What is required
Pull each line containing "Milliarden" out of the data and copy it.

Provided data
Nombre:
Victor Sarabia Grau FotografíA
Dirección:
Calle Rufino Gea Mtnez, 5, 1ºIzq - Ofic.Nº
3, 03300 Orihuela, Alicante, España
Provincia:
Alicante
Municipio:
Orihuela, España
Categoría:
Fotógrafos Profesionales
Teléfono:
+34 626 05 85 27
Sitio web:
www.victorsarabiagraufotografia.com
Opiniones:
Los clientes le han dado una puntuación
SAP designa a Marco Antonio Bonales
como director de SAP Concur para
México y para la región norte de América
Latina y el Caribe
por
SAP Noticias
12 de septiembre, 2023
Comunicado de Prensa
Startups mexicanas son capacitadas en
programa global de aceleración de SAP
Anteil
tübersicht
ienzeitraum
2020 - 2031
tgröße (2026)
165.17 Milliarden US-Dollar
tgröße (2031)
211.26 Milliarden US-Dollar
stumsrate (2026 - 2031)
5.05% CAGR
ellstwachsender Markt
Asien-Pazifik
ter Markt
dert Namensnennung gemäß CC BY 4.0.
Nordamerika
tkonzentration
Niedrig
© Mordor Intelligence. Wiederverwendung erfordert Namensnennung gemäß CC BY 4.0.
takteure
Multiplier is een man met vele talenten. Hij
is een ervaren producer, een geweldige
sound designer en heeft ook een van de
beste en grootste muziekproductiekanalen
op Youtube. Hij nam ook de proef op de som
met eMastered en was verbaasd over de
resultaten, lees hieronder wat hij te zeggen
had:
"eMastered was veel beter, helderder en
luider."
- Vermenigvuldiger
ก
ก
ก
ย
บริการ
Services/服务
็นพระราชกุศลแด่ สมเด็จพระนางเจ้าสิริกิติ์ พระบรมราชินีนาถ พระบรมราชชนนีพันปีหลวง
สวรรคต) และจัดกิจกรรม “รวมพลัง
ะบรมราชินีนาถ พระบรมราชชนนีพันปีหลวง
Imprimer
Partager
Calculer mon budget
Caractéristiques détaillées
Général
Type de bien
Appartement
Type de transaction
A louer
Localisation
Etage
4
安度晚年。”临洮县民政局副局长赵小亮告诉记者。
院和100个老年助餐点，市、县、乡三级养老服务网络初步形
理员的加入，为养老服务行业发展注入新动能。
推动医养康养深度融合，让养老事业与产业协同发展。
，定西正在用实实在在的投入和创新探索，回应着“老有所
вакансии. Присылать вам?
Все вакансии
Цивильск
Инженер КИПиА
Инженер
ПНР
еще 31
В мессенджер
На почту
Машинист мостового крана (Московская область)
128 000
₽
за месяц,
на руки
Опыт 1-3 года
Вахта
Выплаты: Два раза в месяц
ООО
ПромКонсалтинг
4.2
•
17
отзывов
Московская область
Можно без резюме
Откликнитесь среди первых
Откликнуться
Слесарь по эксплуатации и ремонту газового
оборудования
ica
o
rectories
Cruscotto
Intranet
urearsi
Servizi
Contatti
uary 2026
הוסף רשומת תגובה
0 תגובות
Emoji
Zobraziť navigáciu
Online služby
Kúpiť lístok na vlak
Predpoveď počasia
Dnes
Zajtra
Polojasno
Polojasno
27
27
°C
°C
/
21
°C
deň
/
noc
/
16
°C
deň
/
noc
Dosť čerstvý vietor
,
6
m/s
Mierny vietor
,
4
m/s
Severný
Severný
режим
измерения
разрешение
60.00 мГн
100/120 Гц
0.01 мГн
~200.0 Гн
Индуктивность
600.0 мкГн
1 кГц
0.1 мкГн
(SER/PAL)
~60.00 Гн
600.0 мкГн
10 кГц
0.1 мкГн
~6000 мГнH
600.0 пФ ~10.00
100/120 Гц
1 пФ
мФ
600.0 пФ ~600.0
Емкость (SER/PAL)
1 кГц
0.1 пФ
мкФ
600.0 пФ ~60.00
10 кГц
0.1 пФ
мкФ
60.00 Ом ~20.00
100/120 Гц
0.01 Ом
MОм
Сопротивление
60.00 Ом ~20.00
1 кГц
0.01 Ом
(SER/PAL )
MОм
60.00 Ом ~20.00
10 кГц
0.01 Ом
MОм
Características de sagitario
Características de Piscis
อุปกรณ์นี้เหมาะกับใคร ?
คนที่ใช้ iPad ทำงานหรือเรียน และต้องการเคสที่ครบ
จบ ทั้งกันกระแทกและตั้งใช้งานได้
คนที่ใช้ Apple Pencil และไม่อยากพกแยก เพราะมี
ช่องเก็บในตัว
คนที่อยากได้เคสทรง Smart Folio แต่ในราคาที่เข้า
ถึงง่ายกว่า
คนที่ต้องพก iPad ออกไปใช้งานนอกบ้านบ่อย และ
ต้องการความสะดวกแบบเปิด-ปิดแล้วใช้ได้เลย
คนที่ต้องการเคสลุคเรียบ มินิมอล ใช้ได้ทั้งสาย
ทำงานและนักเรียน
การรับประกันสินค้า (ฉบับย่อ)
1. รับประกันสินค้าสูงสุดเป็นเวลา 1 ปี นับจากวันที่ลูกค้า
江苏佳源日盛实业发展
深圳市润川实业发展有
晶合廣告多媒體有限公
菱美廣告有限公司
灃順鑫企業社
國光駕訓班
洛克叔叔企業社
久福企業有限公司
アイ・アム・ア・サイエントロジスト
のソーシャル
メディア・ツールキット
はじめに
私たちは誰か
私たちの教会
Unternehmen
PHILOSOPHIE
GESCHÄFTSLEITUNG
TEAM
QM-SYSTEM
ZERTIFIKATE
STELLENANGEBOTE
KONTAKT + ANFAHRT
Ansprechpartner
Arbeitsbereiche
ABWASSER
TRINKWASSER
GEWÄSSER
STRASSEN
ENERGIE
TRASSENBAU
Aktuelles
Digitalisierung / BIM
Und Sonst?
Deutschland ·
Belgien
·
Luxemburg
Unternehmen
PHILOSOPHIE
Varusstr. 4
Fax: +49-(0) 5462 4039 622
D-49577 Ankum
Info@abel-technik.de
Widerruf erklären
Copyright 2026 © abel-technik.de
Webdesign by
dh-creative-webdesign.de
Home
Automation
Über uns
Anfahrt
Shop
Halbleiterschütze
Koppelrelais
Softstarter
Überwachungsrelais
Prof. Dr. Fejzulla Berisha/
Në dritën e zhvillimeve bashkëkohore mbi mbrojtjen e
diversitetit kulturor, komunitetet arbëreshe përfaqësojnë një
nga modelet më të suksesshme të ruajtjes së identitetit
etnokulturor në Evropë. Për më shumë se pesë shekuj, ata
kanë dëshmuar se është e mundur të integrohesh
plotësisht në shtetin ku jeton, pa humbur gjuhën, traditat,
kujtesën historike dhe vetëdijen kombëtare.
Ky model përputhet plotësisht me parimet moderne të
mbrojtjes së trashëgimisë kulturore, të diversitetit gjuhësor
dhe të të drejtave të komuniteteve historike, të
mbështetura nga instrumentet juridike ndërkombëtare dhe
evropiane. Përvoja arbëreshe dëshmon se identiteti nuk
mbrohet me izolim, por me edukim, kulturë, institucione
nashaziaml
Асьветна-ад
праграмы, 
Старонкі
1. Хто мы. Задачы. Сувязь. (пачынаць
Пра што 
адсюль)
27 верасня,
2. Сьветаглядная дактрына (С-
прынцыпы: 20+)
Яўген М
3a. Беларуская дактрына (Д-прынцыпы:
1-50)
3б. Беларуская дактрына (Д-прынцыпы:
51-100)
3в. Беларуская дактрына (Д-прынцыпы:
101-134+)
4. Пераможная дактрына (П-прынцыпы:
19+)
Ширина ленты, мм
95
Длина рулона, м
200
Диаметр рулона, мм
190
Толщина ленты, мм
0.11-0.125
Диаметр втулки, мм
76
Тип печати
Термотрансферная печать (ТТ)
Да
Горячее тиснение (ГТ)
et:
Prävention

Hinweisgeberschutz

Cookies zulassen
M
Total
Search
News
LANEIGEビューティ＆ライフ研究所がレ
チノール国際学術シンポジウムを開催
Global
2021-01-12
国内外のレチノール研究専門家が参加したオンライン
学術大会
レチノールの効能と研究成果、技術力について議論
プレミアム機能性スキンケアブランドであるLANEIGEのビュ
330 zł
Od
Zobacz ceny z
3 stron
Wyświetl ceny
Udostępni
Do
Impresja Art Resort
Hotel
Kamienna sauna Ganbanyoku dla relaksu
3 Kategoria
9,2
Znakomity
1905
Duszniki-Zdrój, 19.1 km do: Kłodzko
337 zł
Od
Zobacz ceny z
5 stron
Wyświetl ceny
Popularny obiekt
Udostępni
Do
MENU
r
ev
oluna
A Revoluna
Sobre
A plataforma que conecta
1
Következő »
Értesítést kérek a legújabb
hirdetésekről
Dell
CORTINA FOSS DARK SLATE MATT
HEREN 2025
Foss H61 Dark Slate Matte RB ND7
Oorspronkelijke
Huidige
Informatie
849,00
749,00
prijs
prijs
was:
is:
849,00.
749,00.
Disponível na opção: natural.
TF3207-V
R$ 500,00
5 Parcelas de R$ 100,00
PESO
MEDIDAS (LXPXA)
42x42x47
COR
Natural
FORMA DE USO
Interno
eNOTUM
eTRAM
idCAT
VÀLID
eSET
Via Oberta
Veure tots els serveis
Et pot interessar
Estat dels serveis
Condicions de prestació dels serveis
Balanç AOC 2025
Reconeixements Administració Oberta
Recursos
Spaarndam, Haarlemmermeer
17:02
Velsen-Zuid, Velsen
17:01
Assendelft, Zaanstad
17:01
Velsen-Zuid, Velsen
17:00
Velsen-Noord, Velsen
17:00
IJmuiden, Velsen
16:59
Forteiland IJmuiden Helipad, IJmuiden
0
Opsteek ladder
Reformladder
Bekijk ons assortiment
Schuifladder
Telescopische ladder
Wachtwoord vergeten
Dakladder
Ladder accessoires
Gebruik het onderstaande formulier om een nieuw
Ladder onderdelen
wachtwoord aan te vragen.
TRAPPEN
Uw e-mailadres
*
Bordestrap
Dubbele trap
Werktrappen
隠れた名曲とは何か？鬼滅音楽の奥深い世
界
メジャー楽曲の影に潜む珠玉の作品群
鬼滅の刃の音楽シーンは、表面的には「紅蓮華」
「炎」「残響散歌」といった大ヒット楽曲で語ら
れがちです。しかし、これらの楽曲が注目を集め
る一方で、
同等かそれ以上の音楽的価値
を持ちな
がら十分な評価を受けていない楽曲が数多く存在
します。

Solved problem
165.17 Milliarden US-Dollar
211.26 Milliarden US-Dollar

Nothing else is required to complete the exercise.